══ Supplied material ══
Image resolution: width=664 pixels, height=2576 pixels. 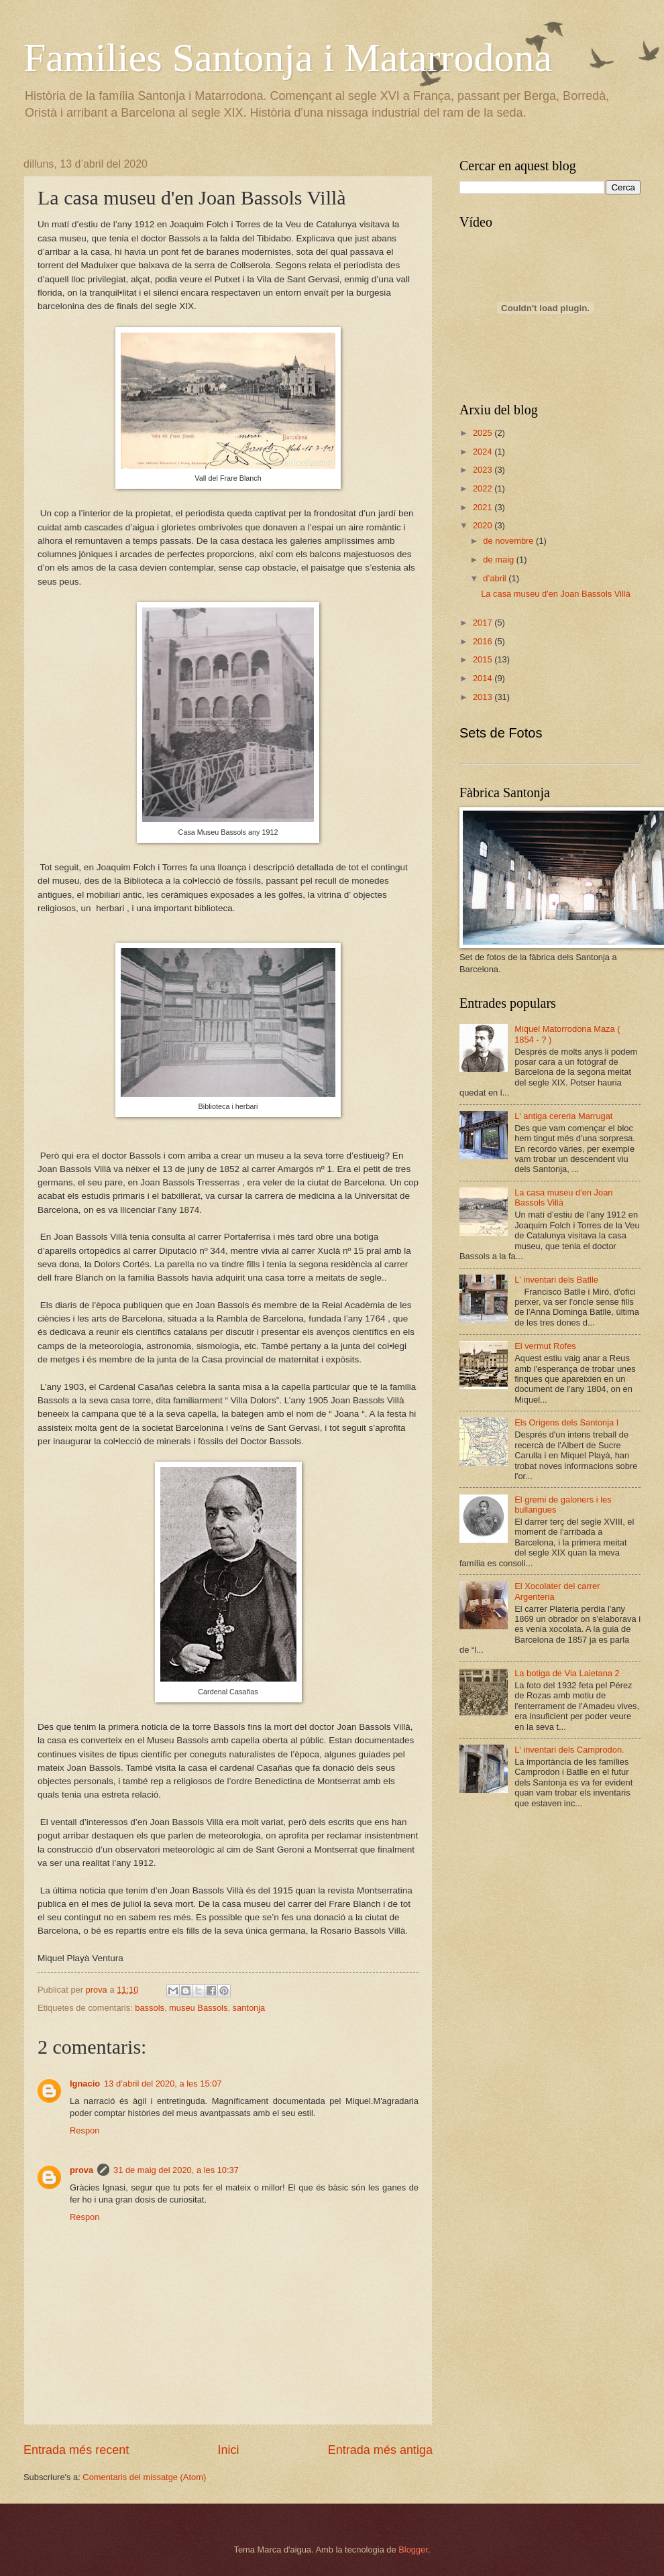 What do you see at coordinates (483, 452) in the screenshot?
I see `2024` at bounding box center [483, 452].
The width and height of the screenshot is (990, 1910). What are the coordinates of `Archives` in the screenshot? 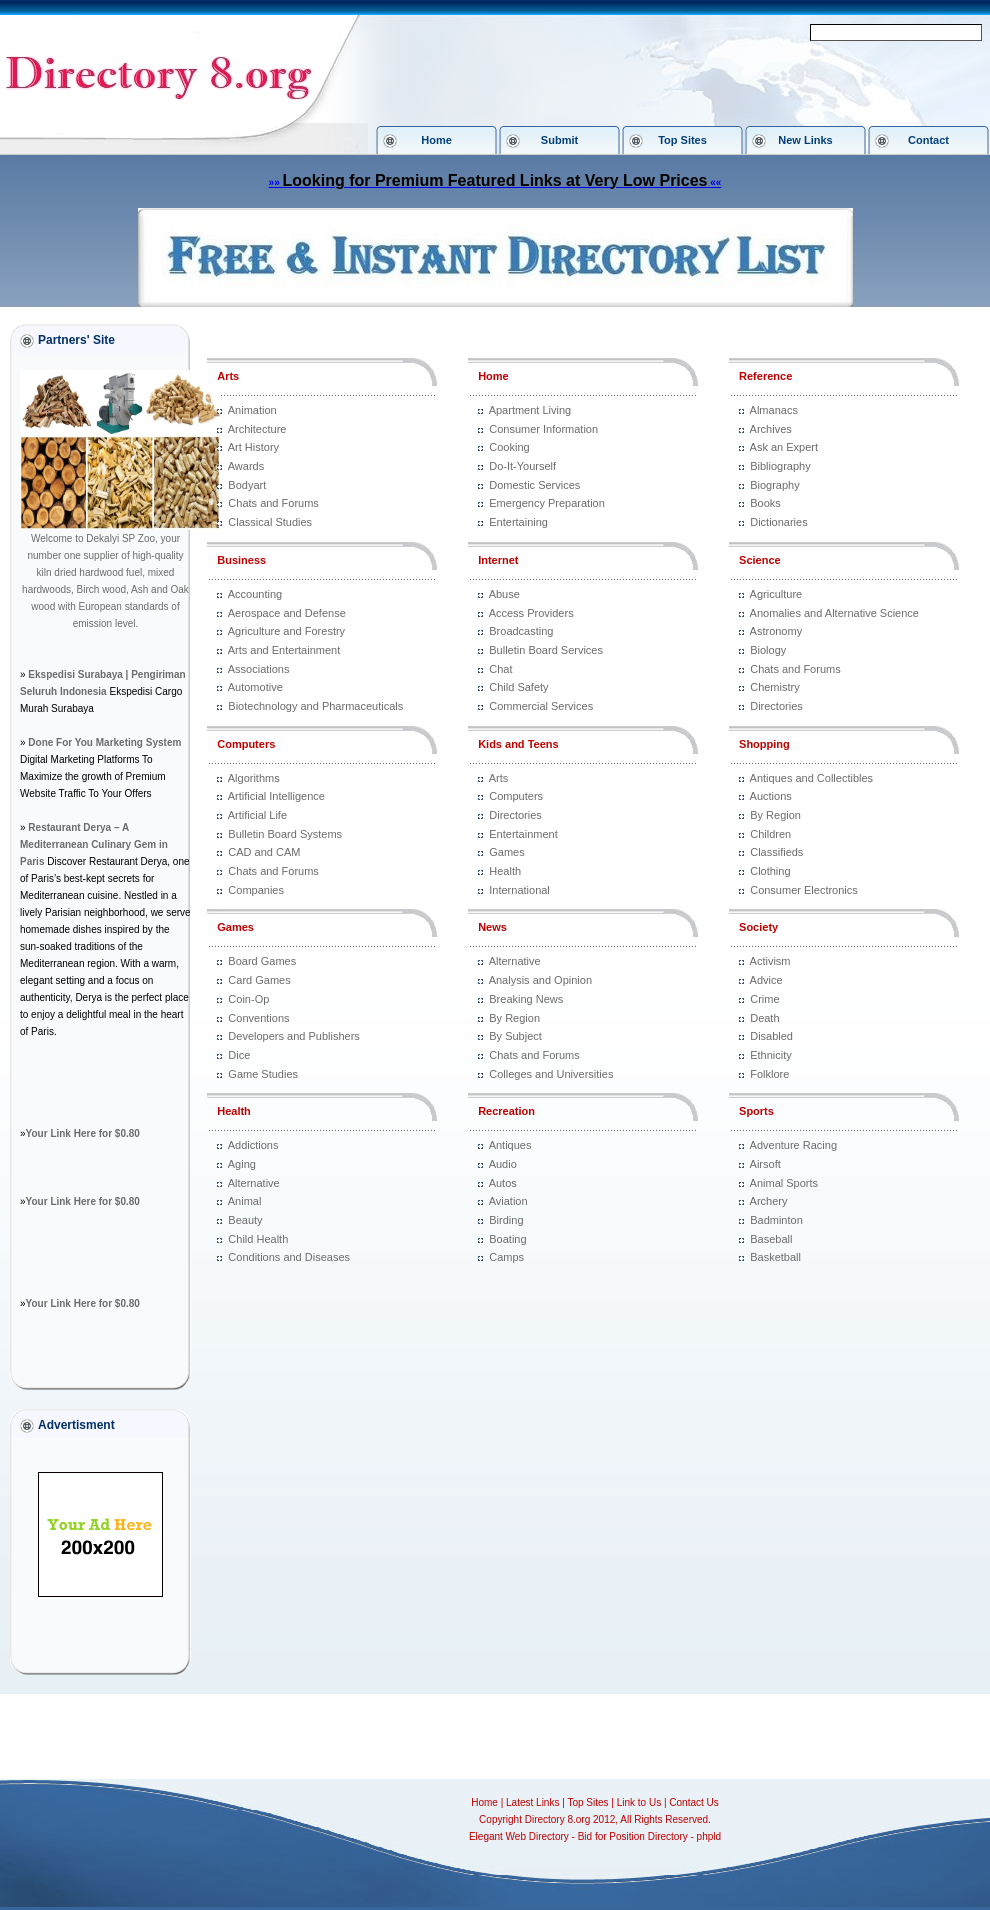 It's located at (771, 429).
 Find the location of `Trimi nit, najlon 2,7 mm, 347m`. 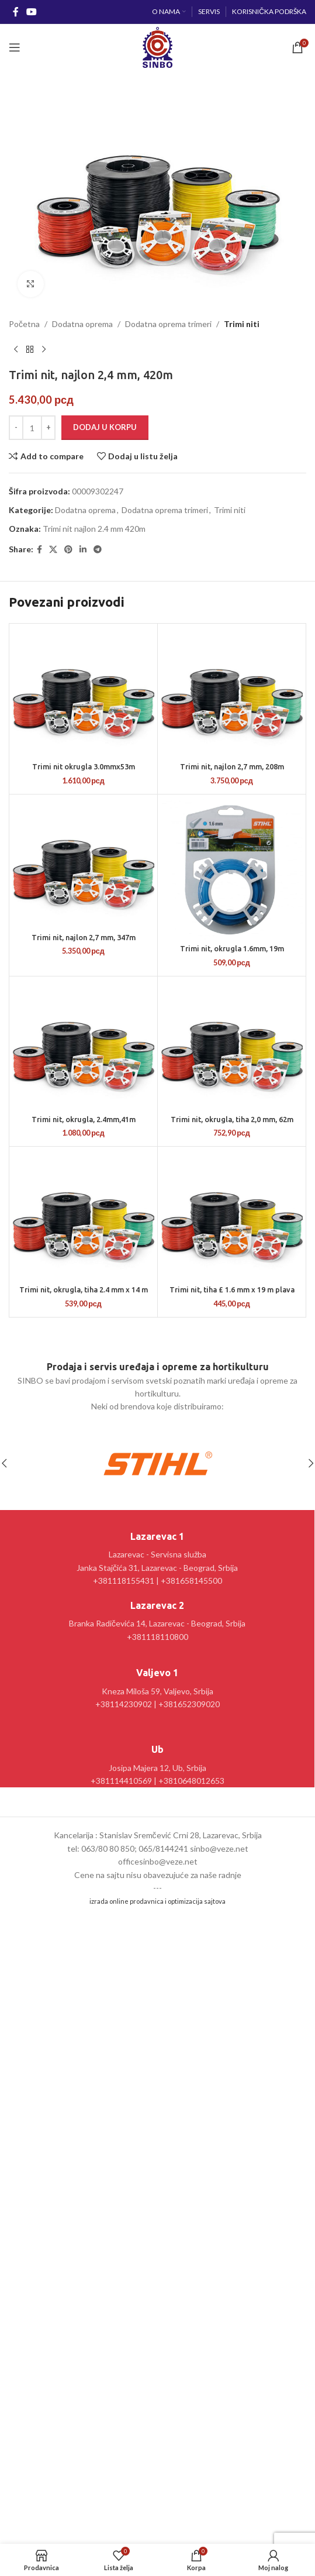

Trimi nit, najlon 2,7 mm, 347m is located at coordinates (84, 937).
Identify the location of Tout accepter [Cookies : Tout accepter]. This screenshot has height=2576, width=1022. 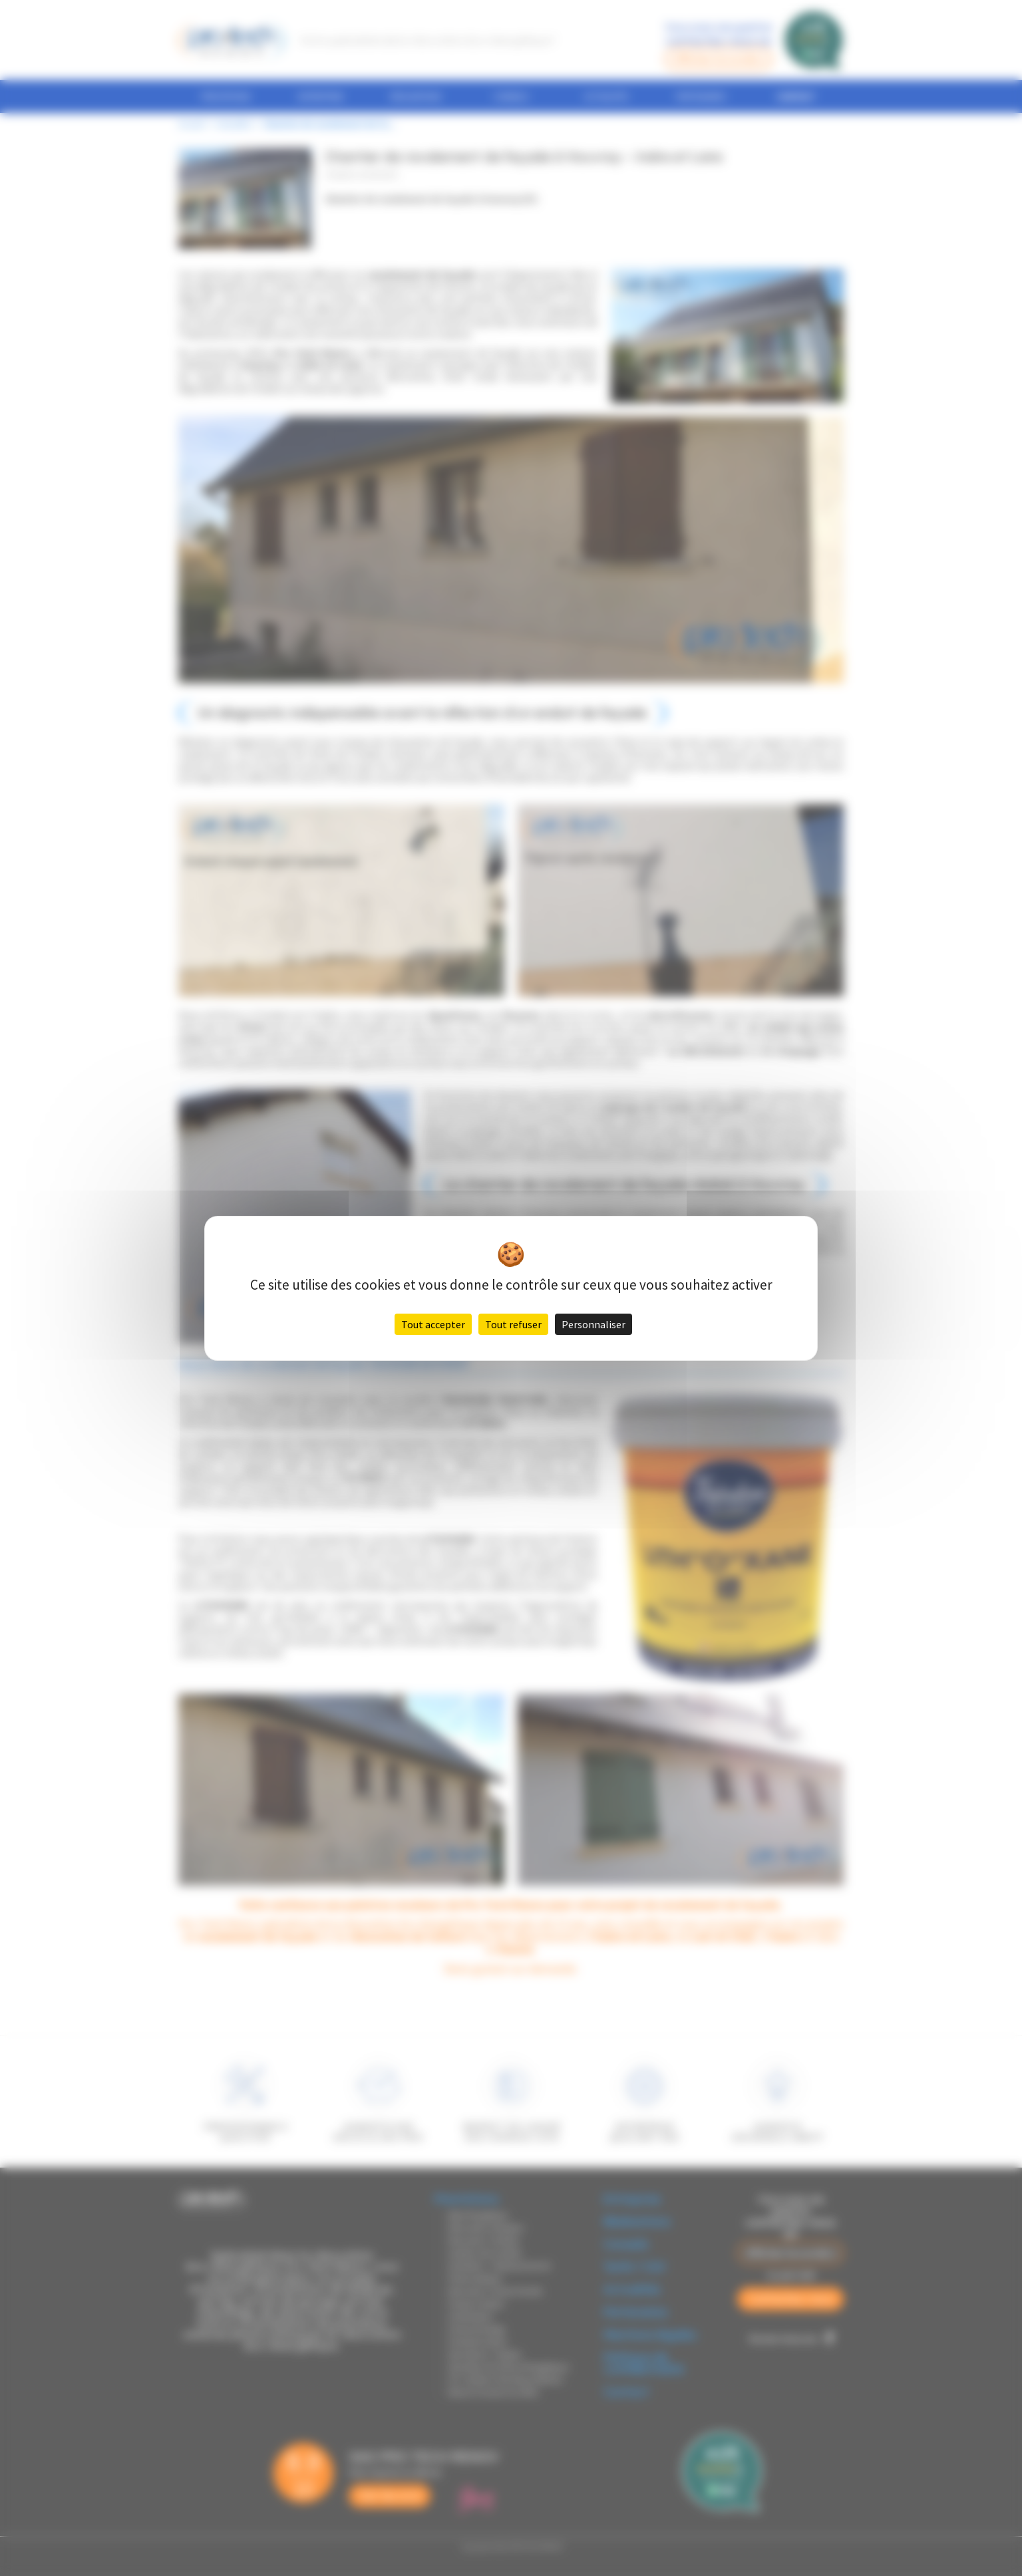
═══
__What is expected__: Take the line with "Find the location" and each line after it through the end of the material above, and reproduce them exactly, without the pictures.

__Exercise output__:
 Find the location of `Trimi nit, najlon 2,7 mm, 347m`. 

Trimi nit, najlon 2,7 mm, 347m is located at coordinates (84, 937).
Identify the location of Tout accepter [Cookies : Tout accepter]. This screenshot has height=2576, width=1022. 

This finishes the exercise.